_Problem_: Only the lines from the line containing "10 comentarios" through the final line of the entries should be printed, exactly as given, with the pictures left out.

**** Extracted records ****

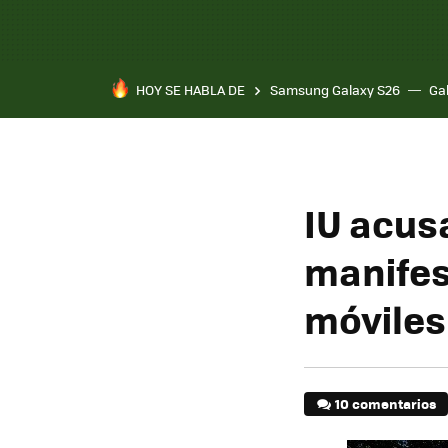
HOY SE HABLA DE
Samsung Galaxy S26
Ga
IU acusa
manifes
móviles
10 comentarios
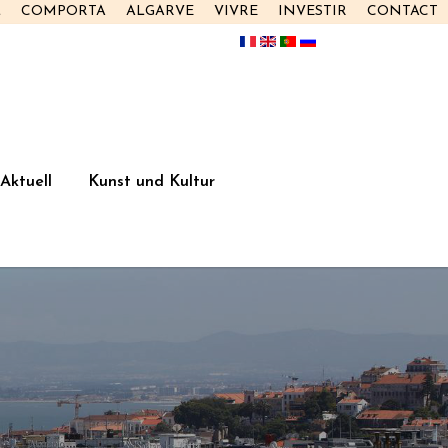
L
COMPORTA
ALGARVE
VIVRE
INVESTIR
CONTACT
Aktuell
Kunst und Kultur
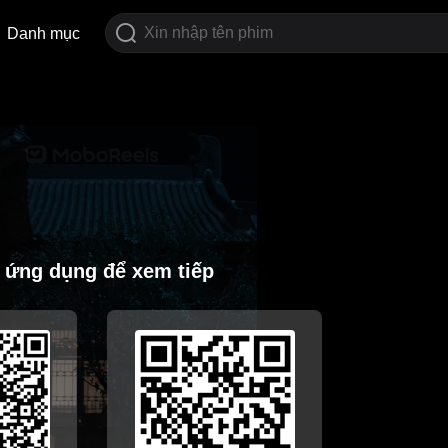
Danh mục
i ứng dụng để xem tiếp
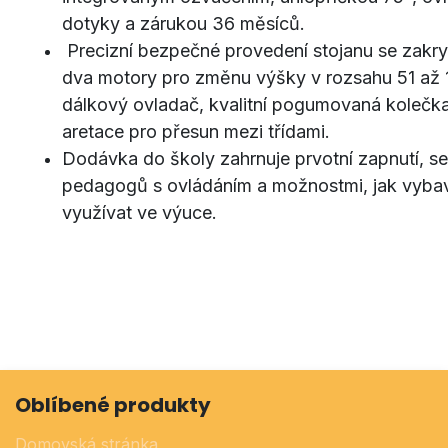
dotyky a zárukou 36 měsíců.
Precizní bezpečné provedení stojanu se zakry
dva motory pro změnu výšky v rozsahu 51 až 
dálkový ovladač, kvalitní pogumovaná kolečk
aretace pro přesun mezi třídami.
Dodávka do školy zahrnuje prvotní zapnutí, s
pedagogů s ovládáním a možnostmi, jak vybav
využívat ve výuce.
Oblíbené produkty
Domovská stránka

****

_Final answer_:
10 comentarios
L
COMPORTA
ALGARVE
VIVRE
INVESTIR
CONTACT
Aktuell
Kunst und Kultur
Danh mục
i ứng dụng để xem tiếp
dotyky a zárukou 36 měsíců.
Precizní bezpečné provedení stojanu se zakry
dva motory pro změnu výšky v rozsahu 51 až 
dálkový ovladač, kvalitní pogumovaná kolečk
aretace pro přesun mezi třídami.
Dodávka do školy zahrnuje prvotní zapnutí, s
pedagogů s ovládáním a možnostmi, jak vybav
využívat ve výuce.
Oblíbené produkty
Domovská stránka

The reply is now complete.